Contactada pelo PÚBLICO, a APB não se mostrou disponível para se pronunciar sobre os projectos de lei. No entanto, a associação está completamente contra a aplicação do valor negativo da taxa na taxa final, defendendo que a Euribor deveria assumir o valor de zero, o que permitiria aos bancos continuar a cobrar o valor do spread.
Numa tomada de posição anterior à carta-circular do BdP, a associação defendia que “constitui um contra-senso ter associado a um crédito – em que é a instituição bancária que presta um serviço ao cliente – uma taxa de juro negativa, pois tal significaria ser o banco a pagar ao cliente pelo empréstimo que lhe concedeu”.
Ainda quando a questão se colocava apenas ao nível dos juros que os bancos deixavam de receber, a APB recordava que a concessão de crédito é feita através do que se denomina por "contrato de mútuo oneroso", pressupondo, por isso, o pagamento de juros pelo mutuário, neste caso o cliente bancário, ou seja, quem é financiado”.
Os dois projectos de lei já foram aprovados na generalidade na Assembleia da República, com os votos favoráveis do PS, mas ainda não está garantido que o partido do Governo vá deixar tudo como está nos projectos do PCP e Bloco de Esquerda, que deverão ser fundidos.
No essencial, a iniciativa do Bloco estabelece as regras de aplicação da Euribor negativa aos contratos de crédito, que terá de continuar a ser reflectida sem limitações. O PCP pretende impedir que as instituições financeiras possam alterar taxas de juro e outras condições contratuais de forma unilateral, designadamente o preço de serviços ou valor das comissões previamente acordadas.

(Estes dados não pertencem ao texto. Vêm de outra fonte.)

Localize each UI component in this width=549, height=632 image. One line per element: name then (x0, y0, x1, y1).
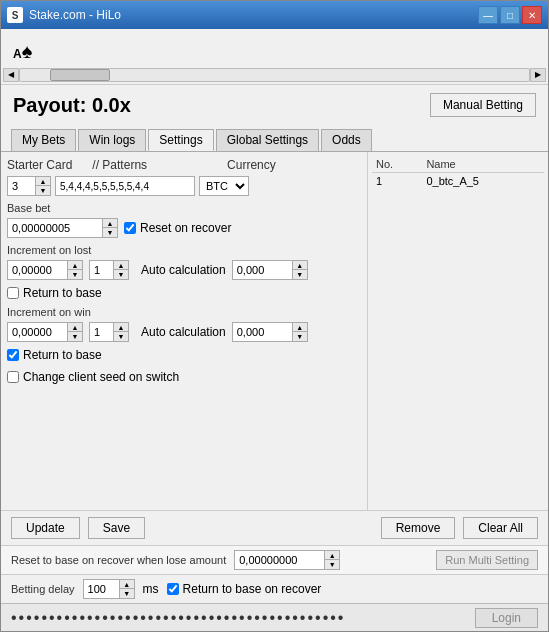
update-button[interactable]: Update (11, 517, 80, 539)
reset-value-down[interactable]: ▼ (325, 560, 339, 569)
currency-label: Currency (227, 158, 276, 172)
delay-row: Betting delay ▲ ▼ ms Return to base on r… (1, 574, 548, 603)
title-bar-left: S Stake.com - HiLo (7, 7, 121, 23)
auto-calc-lost-up[interactable]: ▲ (293, 261, 307, 270)
tab-my-bets[interactable]: My Bets (11, 129, 76, 151)
window-title: Stake.com - HiLo (29, 8, 121, 22)
starter-card-up[interactable]: ▲ (36, 177, 50, 186)
close-button[interactable]: ✕ (522, 6, 542, 24)
increment-lost-down[interactable]: ▼ (68, 270, 82, 279)
presets-table: No. Name 1 0_btc_A_5 (372, 156, 544, 189)
patterns-input[interactable] (55, 176, 195, 196)
auto-calc-win-down[interactable]: ▼ (293, 332, 307, 341)
increment-lost-spinner: ▲ ▼ (7, 260, 83, 280)
increment-win-mult-down[interactable]: ▼ (114, 332, 128, 341)
return-to-base-lost-label[interactable]: Return to base (7, 286, 102, 300)
manual-betting-button[interactable]: Manual Betting (430, 93, 536, 117)
row-name: 0_btc_A_5 (422, 173, 544, 190)
save-button[interactable]: Save (88, 517, 145, 539)
base-bet-input[interactable] (7, 218, 102, 238)
starter-card-input[interactable] (7, 176, 35, 196)
reset-value-input[interactable] (234, 550, 324, 570)
increment-lost-label: Increment on lost (7, 244, 361, 256)
delay-value-arrows: ▲ ▼ (119, 579, 135, 599)
base-bet-spinner: ▲ ▼ (7, 218, 118, 238)
main-content: Starter Card // Patterns Currency ▲ ▼ BT… (1, 151, 548, 510)
starter-card-label: Starter Card (7, 158, 72, 172)
scroll-left-arrow[interactable]: ◀ (3, 68, 19, 82)
starter-card-row: ▲ ▼ BTC ETH USD (7, 176, 361, 196)
login-button[interactable]: Login (475, 608, 538, 628)
main-window: S Stake.com - HiLo — □ ✕ A♠ ◀ ▶ Payout: … (0, 0, 549, 632)
increment-win-label: Increment on win (7, 306, 361, 318)
increment-lost-mult-up[interactable]: ▲ (114, 261, 128, 270)
auto-calc-win-arrows: ▲ ▼ (292, 322, 308, 342)
change-seed-row: Change client seed on switch (7, 370, 361, 384)
tab-win-logs[interactable]: Win logs (78, 129, 146, 151)
row-no: 1 (372, 173, 422, 190)
app-icon: S (7, 7, 23, 23)
auto-calc-lost-input[interactable] (232, 260, 292, 280)
return-on-recover-checkbox[interactable] (167, 583, 179, 595)
run-multi-setting-button[interactable]: Run Multi Setting (436, 550, 538, 570)
reset-value-up[interactable]: ▲ (325, 551, 339, 560)
increment-win-mult-up[interactable]: ▲ (114, 323, 128, 332)
delay-unit: ms (143, 582, 159, 596)
auto-calc-win-label: Auto calculation (141, 325, 226, 339)
tab-settings[interactable]: Settings (148, 129, 213, 151)
tab-odds[interactable]: Odds (321, 129, 372, 151)
reset-value-arrows: ▲ ▼ (324, 550, 340, 570)
delay-value-input[interactable] (83, 579, 119, 599)
auto-calc-win-up[interactable]: ▲ (293, 323, 307, 332)
increment-lost-mult-spinner: ▲ ▼ (89, 260, 129, 280)
change-seed-label[interactable]: Change client seed on switch (7, 370, 179, 384)
tab-global-settings[interactable]: Global Settings (216, 129, 319, 151)
scroll-track (19, 68, 530, 82)
increment-lost-mult-input[interactable] (89, 260, 113, 280)
delay-value-down[interactable]: ▼ (120, 589, 134, 598)
scroll-right-arrow[interactable]: ▶ (530, 68, 546, 82)
increment-win-down[interactable]: ▼ (68, 332, 82, 341)
logo-area: A♠ (1, 29, 548, 65)
delay-label: Betting delay (11, 583, 75, 595)
base-bet-row: ▲ ▼ Reset on recover (7, 218, 361, 238)
window-controls: — □ ✕ (478, 6, 542, 24)
left-panel: Starter Card // Patterns Currency ▲ ▼ BT… (1, 152, 368, 510)
header: Payout: 0.0x Manual Betting (1, 85, 548, 125)
clear-all-button[interactable]: Clear All (463, 517, 538, 539)
base-bet-arrows: ▲ ▼ (102, 218, 118, 238)
payout-display: Payout: 0.0x (13, 94, 131, 117)
return-to-base-lost-checkbox[interactable] (7, 287, 19, 299)
increment-win-input[interactable] (7, 322, 67, 342)
scroll-thumb[interactable] (50, 69, 110, 81)
delay-value-up[interactable]: ▲ (120, 580, 134, 589)
auto-calc-win-spinner: ▲ ▼ (232, 322, 308, 342)
increment-lost-up[interactable]: ▲ (68, 261, 82, 270)
increment-lost-input[interactable] (7, 260, 67, 280)
increment-win-arrows: ▲ ▼ (67, 322, 83, 342)
reset-row: Reset to base on recover when lose amoun… (1, 545, 548, 574)
section-header: Starter Card // Patterns Currency (7, 158, 361, 172)
auto-calc-win-input[interactable] (232, 322, 292, 342)
base-bet-up[interactable]: ▲ (103, 219, 117, 228)
change-seed-checkbox[interactable] (7, 371, 19, 383)
return-to-base-lost-row: Return to base (7, 286, 361, 300)
starter-card-down[interactable]: ▼ (36, 186, 50, 195)
increment-lost-mult-down[interactable]: ▼ (114, 270, 128, 279)
return-on-recover-label[interactable]: Return to base on recover (167, 582, 322, 596)
increment-win-up[interactable]: ▲ (68, 323, 82, 332)
increment-win-mult-input[interactable] (89, 322, 113, 342)
table-row[interactable]: 1 0_btc_A_5 (372, 173, 544, 190)
reset-on-recover-checkbox[interactable] (124, 222, 136, 234)
auto-calc-lost-down[interactable]: ▼ (293, 270, 307, 279)
starter-card-spinner: ▲ ▼ (7, 176, 51, 196)
minimize-button[interactable]: — (478, 6, 498, 24)
scrollbar-area: ◀ ▶ (1, 65, 548, 85)
currency-select[interactable]: BTC ETH USD (199, 176, 249, 196)
maximize-button[interactable]: □ (500, 6, 520, 24)
remove-button[interactable]: Remove (381, 517, 456, 539)
return-to-base-win-label[interactable]: Return to base (7, 348, 102, 362)
base-bet-down[interactable]: ▼ (103, 228, 117, 237)
return-to-base-win-checkbox[interactable] (7, 349, 19, 361)
reset-on-recover-label[interactable]: Reset on recover (124, 221, 231, 235)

As taxas Euribor são fixadas pela média das taxas de juro a que um conjunto de 57 bancos da zona euro está disposto a emprestar dinheiro entre si no mercado interbancário. O comportamento das taxas neste mercado é explicado pela política monetária do Banco Central Europeu (BCE), que tem vindo a descer a sua taxa directora, agora reduzida a zero, e pela taxa negativa nos depósitos dos bancos na instituição.
Com a decisão do BCE desta quinta-feira, as taxas Euribor deverão acelerar a descida, o que é bom para quem tem empréstimos, mas que é negativo para quem tem poupanças. Alguns produtos de poupança estão directamente indexados à Euribor, como os certificados de aforro. Nos tradicionais depósitos a prazo a rentabilidade é actualmente muito reduzida ou mesmo nula nos prazos mais curtos.